## Define Model
 - x1: item categorical feature
- x2: user categorical feature
- x3: item numeric features
- x4: user numeric features

In [1]:
import tensorflow as tf
import tensorflow.keras as keras

In [2]:
from tensorboard.plugins.hparams import api as hp

In [3]:
# HP_LAYERS = hp.HParam("layers", hp.IntInterval(2, 3))
# HP_LAYER_SIZE = hp.HParam("layer_size", hp.Discrete([64, 128, 256]))
# HP_LEARN_RATE = hp.HParam("learn_rate", hp.Discrete([0.001, 0.003, 0.01]))

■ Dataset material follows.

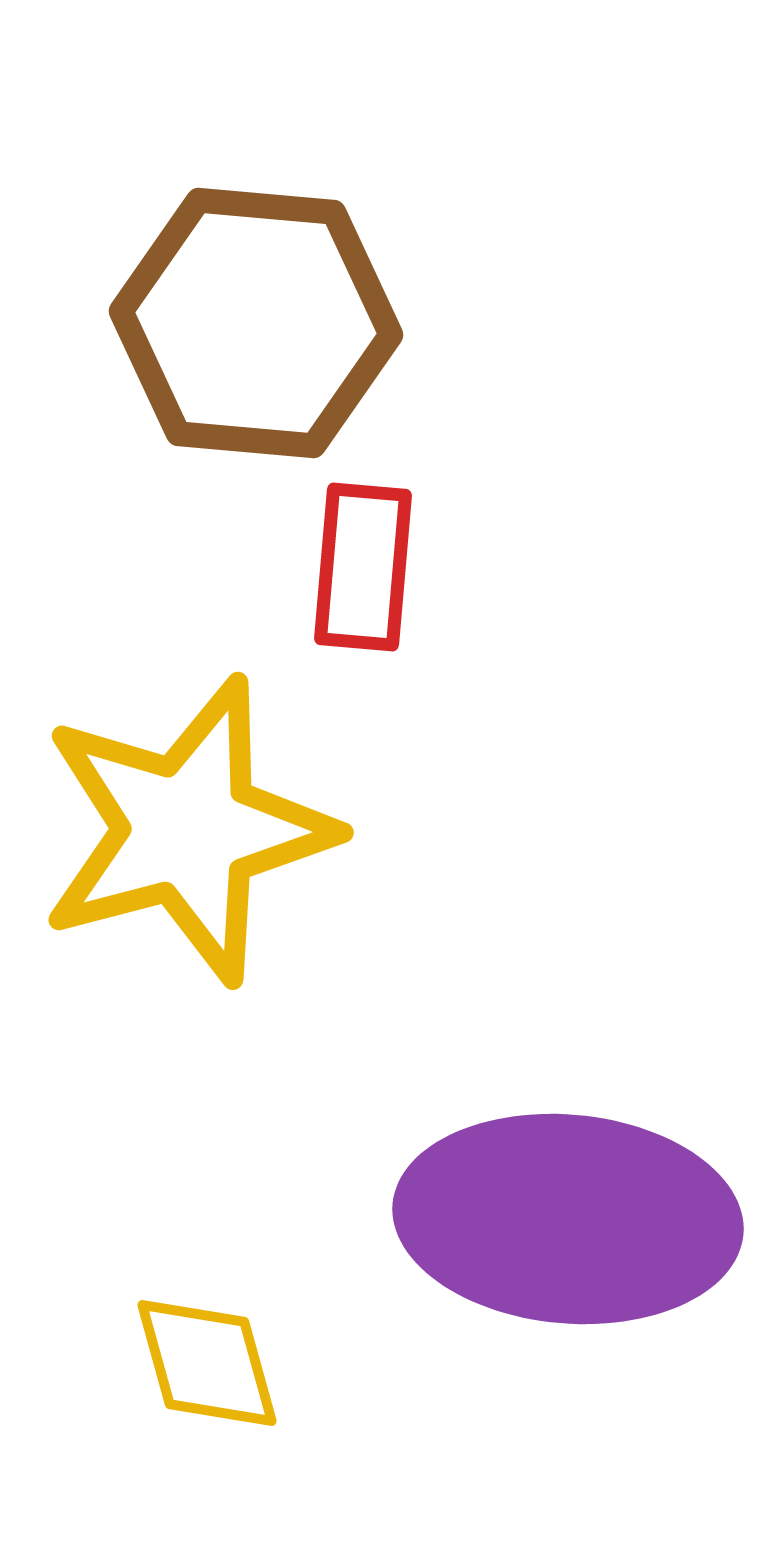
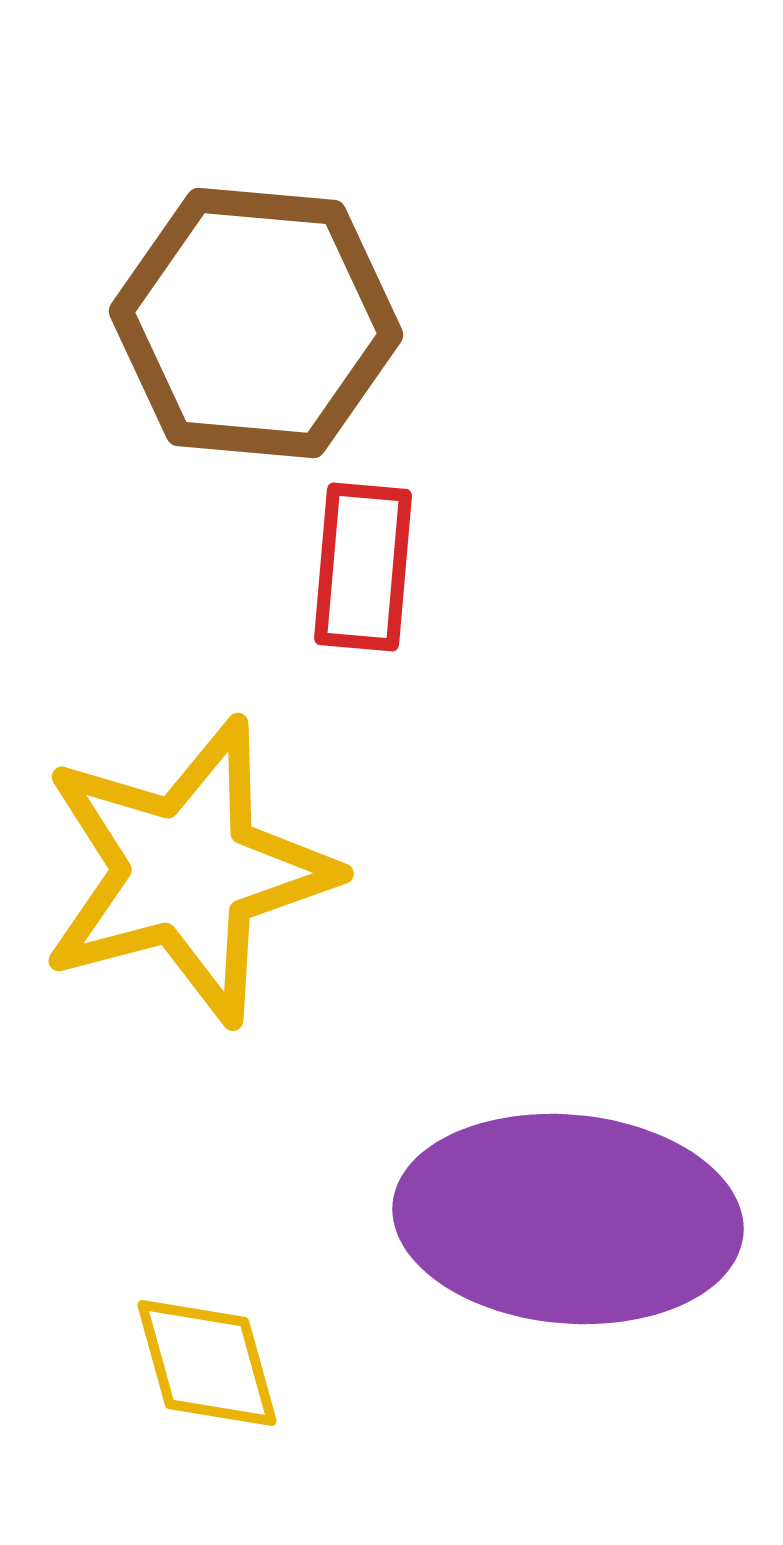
yellow star: moved 41 px down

HP_LAYERS = hp.HParam("layers", hp.IntInterval(2, 3))
HP_LAYER_SIZE = hp.HParam("layer_size", hp.Discrete([64, 128, 256]))
HP_LEARN_RATE = hp.HParam("learn_rate", hp.Discrete([0.001, 0.003, 0.01]))

HPARAMS = [HP_LAYERS, HP_LAYER_SIZE, HP_LEARN_RATE]

METRICS = [
    hp.Metric(
        "batch_loss",
        group="train",
        display_name="loss (train)",
    ),
    hp.Metric(
        "loss",
        group="validation",
        display_name="loss (val)",
    ),
]

In [4]:
def build_model(x1_shape, x2_shape, x3_shape, x4_shape, hparams):
    x1_input = keras.layers.Input(shape=(x1_shape,))
    x2_input = keras.layers.Input(shape=(x2_shape,))
    x3_input = keras.layers.Input(shape=(x3_shape,))
    x4_input = keras.layers.Input(shape=(x4_shape,))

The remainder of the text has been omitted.